In this context, the objectives of this work were i) to evaluate the composition, abundance and richness of floral visitor assemblages in different coriander crop genotypes and sowing dates and ii) to determine the relationship between insect assemblages and volatile signals emitted by the different coriander genotypes. Two field experiments (Exp. 1 and 2) were conducted in a completely randomized design with four replications, at the Faculty of Agronomy in the University of Buenos Aires, Argentina. Exp. 1 included early and late sowing dates while Exp. 2 included only late sowing date. Treatments were three coriander genotypes from different origins: Leisure 2008 (L) a variety from USA, GSN 2008 (G) a variety from France and a population from Argentina (A).

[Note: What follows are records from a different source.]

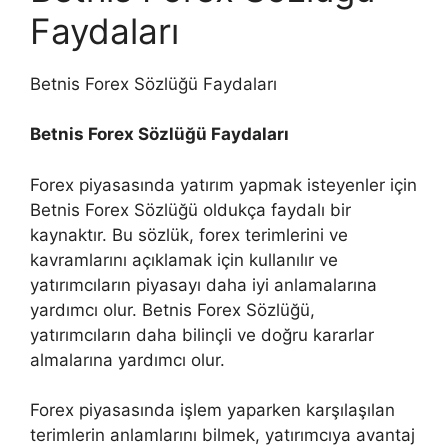
Faydaları
Betnis Forex Sözlüğü Faydaları
Betnis Forex Sözlüğü Faydaları
Forex piyasasında yatırım yapmak isteyenler için
Betnis Forex Sözlüğü oldukça faydalı bir
kaynaktır. Bu sözlük, forex terimlerini ve
kavramlarını açıklamak için kullanılır ve
yatırımcıların piyasayı daha iyi anlamalarına
yardımcı olur. Betnis Forex Sözlüğü,
yatırımcıların daha bilinçli ve doğru kararlar
almalarına yardımcı olur.
Forex piyasasında işlem yaparken karşılaşılan
terimlerin anlamlarını bilmek, yatırımcıya avantaj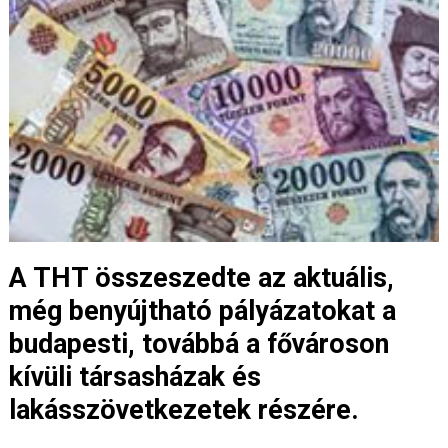
A THT összeszedte az aktuális,
még benyújtható pályázatokat a
budapesti, továbbá a fővároson
kívüli társasházak és
lakásszövetkezetek részére.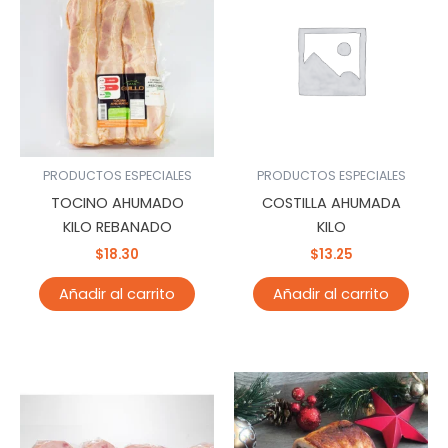
PRODUCTOS ESPECIALES
PRODUCTOS ESPECIALES
TOCINO AHUMADO
COSTILLA AHUMADA
KILO REBANADO
KILO
$
18.30
$
13.25
Añadir al carrito
Añadir al carrito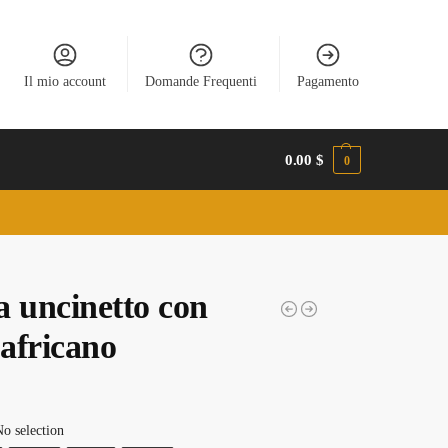
Il mio account
Domande Frequenti
Pagamento
0.00
$
0
a uncinetto con
 africano
o selection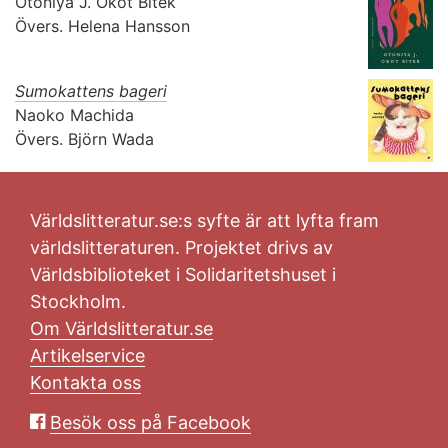
Otoniya J. Okot Bitek
Övers.
Helena Hansson
Sumokattens bageri
Naoko Machida
Övers.
Björn Wada
Världslitteratur.se:s syfte är att lyfta fram
världslitteraturen. Projektet drivs av
Världsbiblioteket i Solidaritetshuset i
Stockholm.
Om Världslitteratur.se
Artikelservice
Kontakta oss
Besök oss på Facebook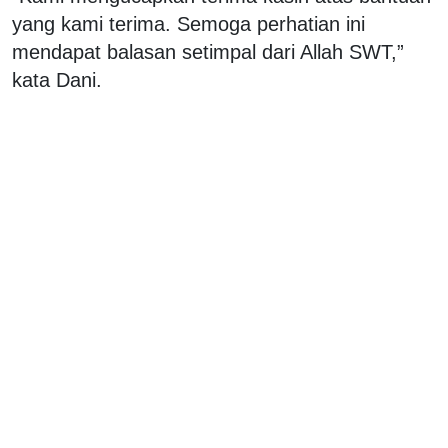
yang kami terima. Semoga perhatian ini
mendapat balasan setimpal dari Allah SWT,”
kata Dani.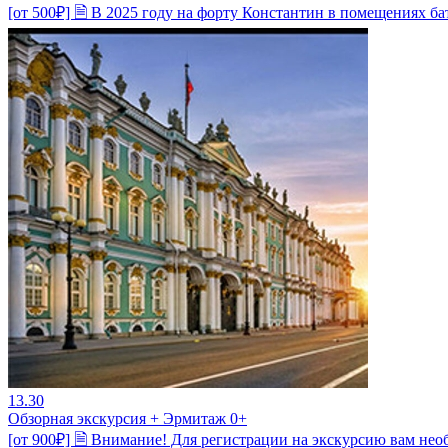
[от 500₽] 🗎 В 2025 году на форту Константин в помещениях 
13.30
Обзорная экскурсия + Эрмитаж 0+
[от 900₽] 🗎 Внимание! Для регистрации на экскурсию вам нео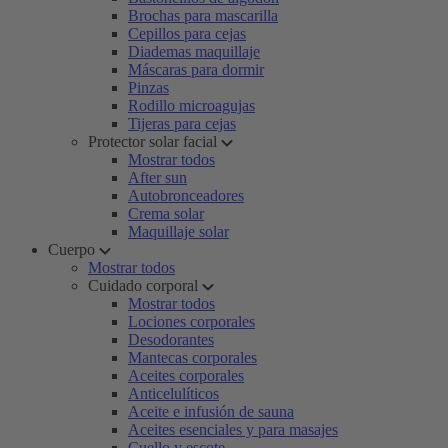
Brochas para mascarilla
Cepillos para cejas
Diademas maquillaje
Máscaras para dormir
Pinzas
Rodillo microagujas
Tijeras para cejas
Protector solar facial
Mostrar todos
After sun
Autobronceadores
Crema solar
Maquillaje solar
Cuerpo
Mostrar todos
Cuidado corporal
Mostrar todos
Lociones corporales
Desodorantes
Mantecas corporales
Aceites corporales
Anticelulíticos
Aceite e infusión de sauna
Aceites esenciales y para masajes
Cuello y escote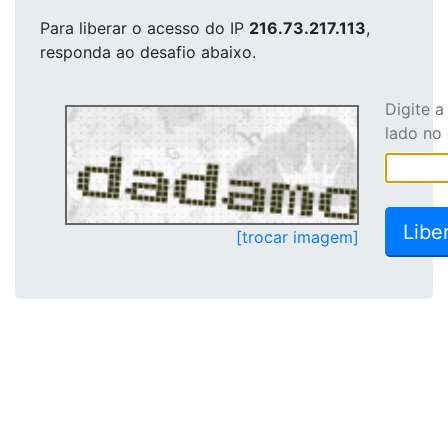
Para liberar o acesso
do IP
216.73.217.113
,
responda ao desafio abaixo.
Digite 
lado no
[trocar imagem]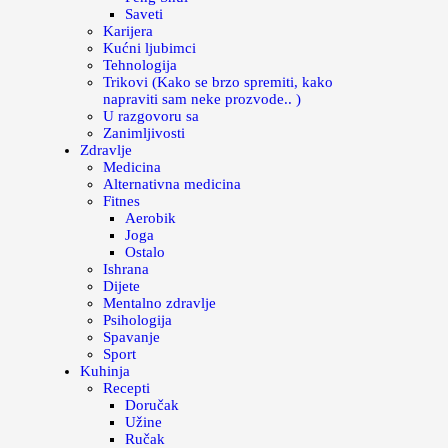
Saveti
Karijera
Kućni ljubimci
Tehnologija
Trikovi (Kako se brzo spremiti, kako
napraviti sam neke prozvode.. )
U razgovoru sa
Zanimljivosti
Zdravlje
Medicina
Alternativna medicina
Fitnes
Aerobik
Joga
Ostalo
Ishrana
Dijete
Mentalno zdravlje
Psihologija
Spavanje
Sport
Kuhinja
Recepti
Doručak
Užine
Ručak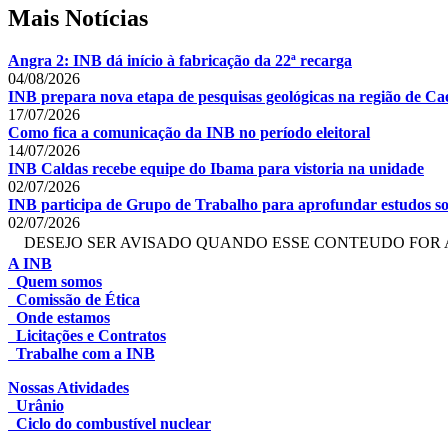
Mais Notícias
Angra 2: INB dá início à fabricação da 22ª recarga
04/08/2026
INB prepara nova etapa de pesquisas geológicas na região de Cae
17/07/2026
Como fica a comunicação da INB no período eleitoral
14/07/2026
INB Caldas recebe equipe do Ibama para vistoria na unidade
02/07/2026
INB participa de Grupo de Trabalho para aprofundar estudos so
02/07/2026
DESEJO SER AVISADO QUANDO ESSE CONTEUDO FOR 
A INB
Quem somos
Comissão de Ética
Onde estamos
Licitações e Contratos
Trabalhe com a INB
Nossas Atividades
Urânio
Ciclo do combustível nuclear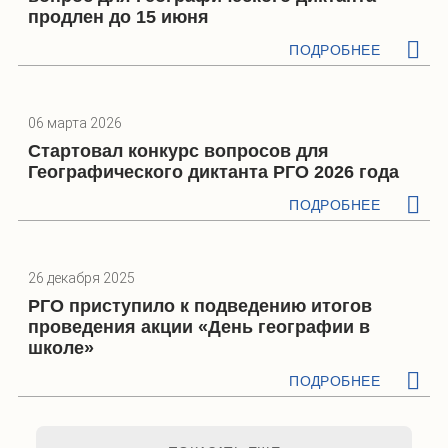
продлен до 15 июня
ПОДРОБНЕЕ
06 марта 2026
Стартовал конкурс вопросов для
Географического диктанта РГО 2026 года
ПОДРОБНЕЕ
26 декабря 2025
РГО приступило к подведению итогов
проведения акции «День географии в
школе»
ПОДРОБНЕЕ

At full flowering, floral visitor insects were sampled using an entomological net. The sampling units were the coriandeŕs umbels contained in squares of 40 ×40 cm. Two squares were randomly placed in each plot and several samplings were made in each of them, along 10 min-periods. Floral visiting insects were classified into pollinator, predator, parasite, herbivore and decomposer functional groups according to their habits and food
preferences. Composition and abundance of floral visitor assemblages differed among genotypes, mainly for the early sowing date. Differences could be attributed to the intraspecific variability of volatile signals to which some insects were sensitive. Although richness was similar among assemblages related to each genotype, different species composition suggests that the combination of different coriander genotypes in cropping systems could enhance insect species diversity of the agricultural system and natural pest regulation.